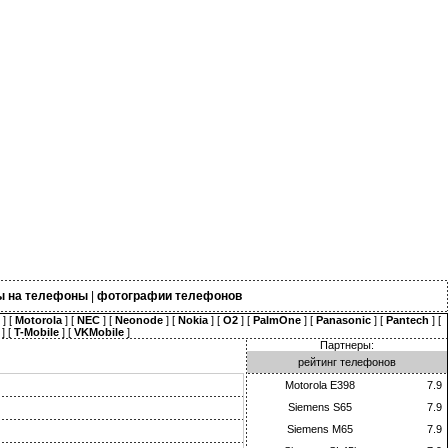
ы на телефоны
|
фотографии телефонов
] [
Motorola
] [
NEC
] [
Neonode
] [
Nokia
] [
O2
] [
PalmOne
] [
Panasonic
] [
Pantech
] [
] [
T-Mobile
] [
VKMobile
]
Партнеры:
рейтинг телефонов
Motorola E398
7.9
Siemens S65
7.9
Siemens M65
7.9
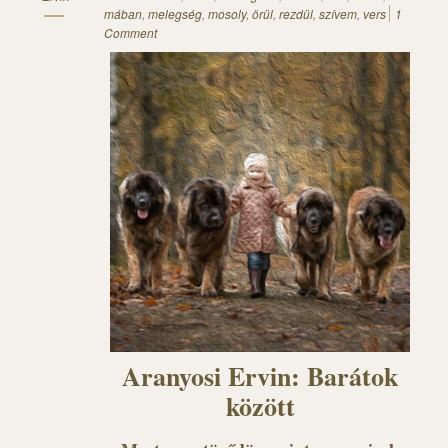
mában
,
melegség
,
mosoly
,
örül
,
rezdül
,
szívem
,
vers
1
Comment
Aranyosi Ervin: Barátok
között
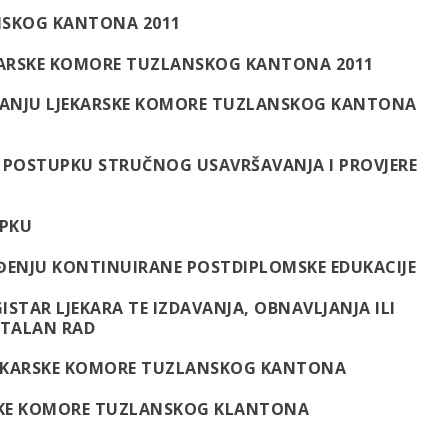
NSKOG KANTONA 2011
KARSKE KOMORE TUZLANSKOG KANTONA 2011
OVANJU LJEKARSKE KOMORE TUZLANSKOG KANTONA
I POSTUPKU STRUČNOG USAVRŠAVANJA I PROVJERE
UPKU
OĐENJU KONTINUIRANE POSTDIPLOMSKE EDUKACIJE
ISTAR LJEKARA TE IZDAVANJA, OBNAVLJANJA ILI
STALAN RAD
LJEKARSKE KOMORE TUZLANSKOG KANTONA
ARSKE KOMORE TUZLANSKOG KLANTONA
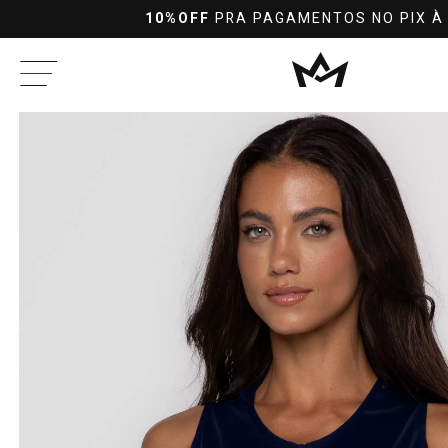
10%OFF
PRA PAGAMENTOS NO PIX À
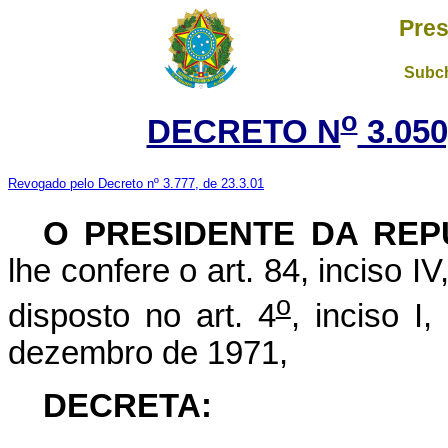
Pres
Subch
o
DECRETO N
3.050
Revogado pelo Decreto nº 3.777, de 23.3.01
O
PRESIDENTE DA REP
lhe confere o art. 84, inciso I
o
disposto no art. 4
, inciso I
dezembro de 1971,
DECRETA:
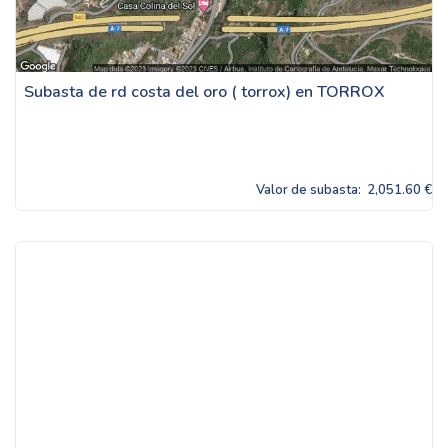
Subasta de rd costa del oro ( torrox) en TORROX
Valor de subasta:
2,051.60 €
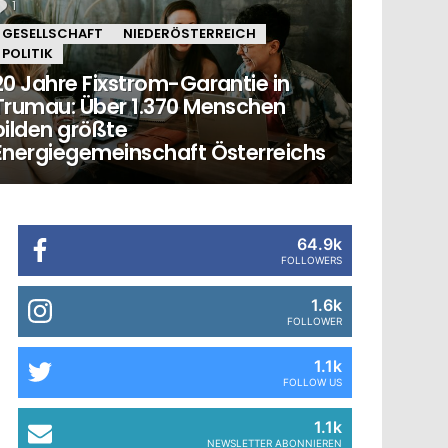
1
Kommentar
GESELLSCHAFT
NIEDERÖSTERREICH
POLITIK
20 Jahre Fixstrom-Garantie in
Trumau: Über 1.370 Menschen
bilden größte
Energiegemeinschaft Österreichs
64.9k
FOLLOWERS
1.6k
FOLLOWER
1.1k
FOLLOW US
1.1k
NEWSLETTER ABONNIEREN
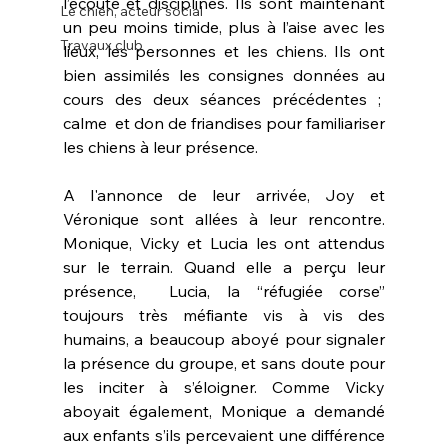
l’écoute et disciplinés. Ils sont maintenant 
Le chien, acteur social
un peu moins timide, plus à l’aise avec les 
Travaux club
lieux, les personnes et les chiens. Ils ont 
bien assimilés les consignes données au 
cours des deux séances précédentes ;  
calme  et don de friandises pour familiariser 
les chiens à leur présence. 
A l'annonce de leur arrivée, Joy et 
Véronique sont allées à leur rencontre. 
Monique, Vicky et Lucia les ont attendus 
sur le terrain. Quand elle a perçu leur 
présence,  Lucia, la “réfugiée corse” 
toujours très méfiante vis à vis des 
humains, a beaucoup aboyé pour signaler 
la présence du groupe, et sans doute pour 
les inciter à s’éloigner. Comme Vicky 
aboyait également, Monique a demandé 
aux enfants s’ils percevaient une différence 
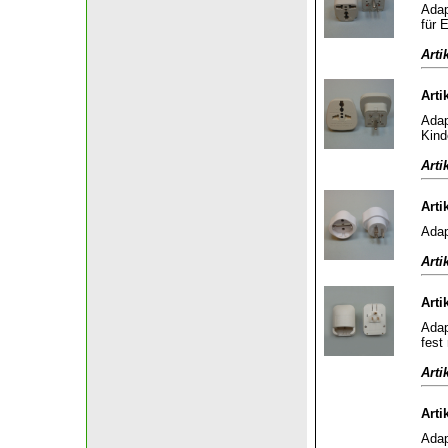
Adap
für 
Arti
Arti
Adap
Kind
Arti
Arti
Adap
Arti
Arti
Adap
fest
Arti
Arti
Adap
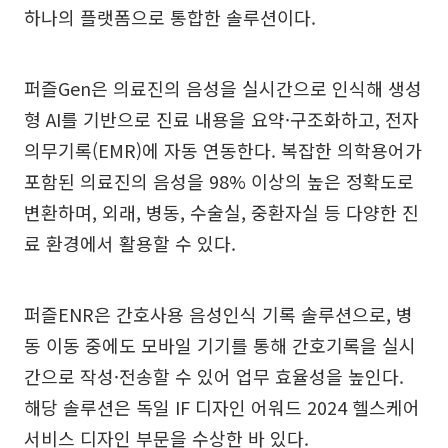
하나의 플랫폼으로 통합한 솔루션이다.
퍼즐Gen은 의료진의 음성을 실시간으로 인식해 생성
형 AI를 기반으로 진료 내용을 요약·구조화하고, 전자
의무기록(EMR)에 자동 연동한다. 복잡한 의학용어가
포함된 의료진의 음성을 98% 이상의 높은 정확도로
변환하며, 외래, 병동, 수술실, 중환자실 등 다양한 진
료 환경에서 활용할 수 있다.
퍼즐ENR은 간호사용 음성인식 기록 솔루션으로, 병
동 이동 중에도 모바일 기기를 통해 간호기록을 실시
간으로 작성·전송할 수 있어 업무 효율성을 높인다.
해당 솔루션은 독일 IF 디자인 어워드 2024 헬스케어
서비스 디자인 부문을 수상한 바 있다.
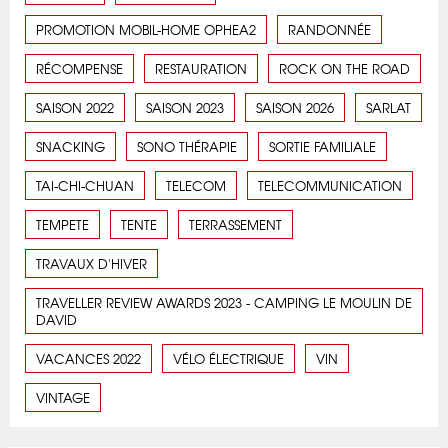
PROMOTION MOBIL-HOME OPHEA2
RANDONNÉE
RÉCOMPENSE
RESTAURATION
ROCK ON THE ROAD
SAISON 2022
SAISON 2023
SAISON 2026
SARLAT
SNACKING
SONO THÉRAPIE
SORTIE FAMILIALE
TAI-CHI-CHUAN
TELECOM
TELECOMMUNICATION
TEMPETE
TENTE
TERRASSEMENT
TRAVAUX D'HIVER
TRAVELLER REVIEW AWARDS 2023 - CAMPING LE MOULIN DE
DAVID
VACANCES 2022
VÉLO ÉLECTRIQUE
VIN
VINTAGE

====

Your job is to return all lines above that hold the word "Vicky".

— Solution —
Monique, Vicky et Lucia les ont attendus 
les inciter à s’éloigner. Comme Vicky 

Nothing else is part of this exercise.